Fit for purpose

Updated 06/18/2022

In this note we want to list some of the main criteria to consider and assess during an event-driven architecture establishment work or during the continuous application governance. This is not fully exhaustive, but give good foundations for analysis and study. Fit for purpose practices should be done under a bigger program about application development governance and data governance.

Cloud native applications¶

With the adoption of cloud native and microservice applications (the 12 factors app), the followings need to be addressed:

Responsiveness with elastic scaling and resilience to failure. Which leads to adopt the 'reactive manifesto' and consider messaging as a way to communicate between apps. Elastic also may lead to multi-cloud deployments.
Address data sharing using a push model to improve decoupling, and performance. Instead of having each service using REST endpoints to pull the data from other services, each service pushes the change to their main business entity state to a event backbone. Each future service in need for those data, pulls from the messaging system.
Adopting common patterns like command query responsibility seggregation to help implementing complex queries, joining different business entities owned by different microservices, event sourcing to build logs of what happend, transactional outbox and SAGA for long running transaction.
Addressing data eventual consistency to propagate change to other components versus ACID transaction.
Support "always-on" approach with the deployment to multiple data centers (at least three) being active/active and being able to propagate data in all data centers.

Supporting all or part of those requirements will lead to the adoption of event-driven microservices and architecture.

Motivation for data streaming¶

The central value propositions of data stream are to:

lower the cost of integrating via event streams,
use event streams to signal state changes in near-real time
replay the past to build data projection

Applying the concept of data loose value over time, it is important to act on data as early as possible, close to creation time. After a period of time data becomes less valuable.

Two time factors are important in this data processing:

latency (time to deliver data to consumers)
retention (time to keep data).

For latency try to reduce the number of network segment between producer and consumers. Considering edge computing as a way to bring event processing close to the source. The event processing adds time to the end to end latency. Considering constraining the processing time frame.

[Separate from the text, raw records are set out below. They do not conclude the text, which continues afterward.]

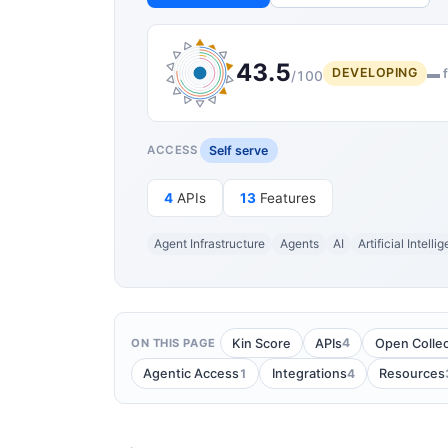
43.5
DEVELOPING
▬ f
/100
Self serve
ACCESS
4
APIs
13
Features
Agent Infrastructure
Agents
AI
Artificial Intelli
4
Kin Score
APIs
Open Collec
ON THIS PAGE
1
4
Agentic Access
Integrations
Resources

Retention is a problem linked to the business requirements, and we need to assess for each topic how long an event is still valuable for the consumers. Not keeping enough events will impact correctness of consumer state, projection views... keeping for too long, increase the cost of storage, but also the time to rebuild data projection.

Modern data pipeline¶

As new business applications need to react to events in real time, the adoption of event backbone is really part of the IT toolbox. Modern IT architecture encompasses the adoption of new data hub, where all the data about a 'customer', for example, is accessible in one event backbone. Therefore, it is natural to assess the data movement strategy and assess how to offload some of those ETL jobs running at night, by adopting real time data ingestion.

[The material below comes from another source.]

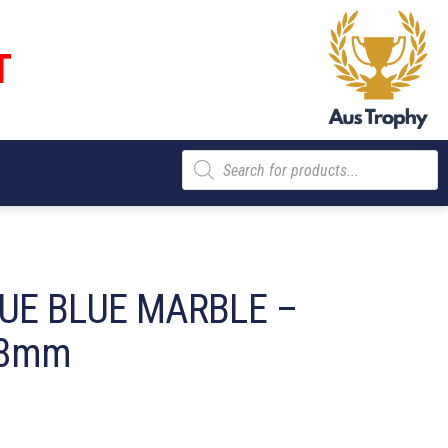
T
Products
search
UE BLUE MARBLE –
28mm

We detailed the new architecture in this modern data lake article, so from a fit for purpose point of view, we need to assess the scope of existing ETL jobs, and refector to streaming logic that can be incorporated into different logs/ topics. With Event Backbone like Kafka, any consumer can join the data log consumption at any point of time, within the retention period. By moving the ETL logic to a streaming application, we do not need to wait for the next morning to get important metrics.

MQ Versus Kafka¶

We already addressed the differences between Queueing and Streaming in this chapter.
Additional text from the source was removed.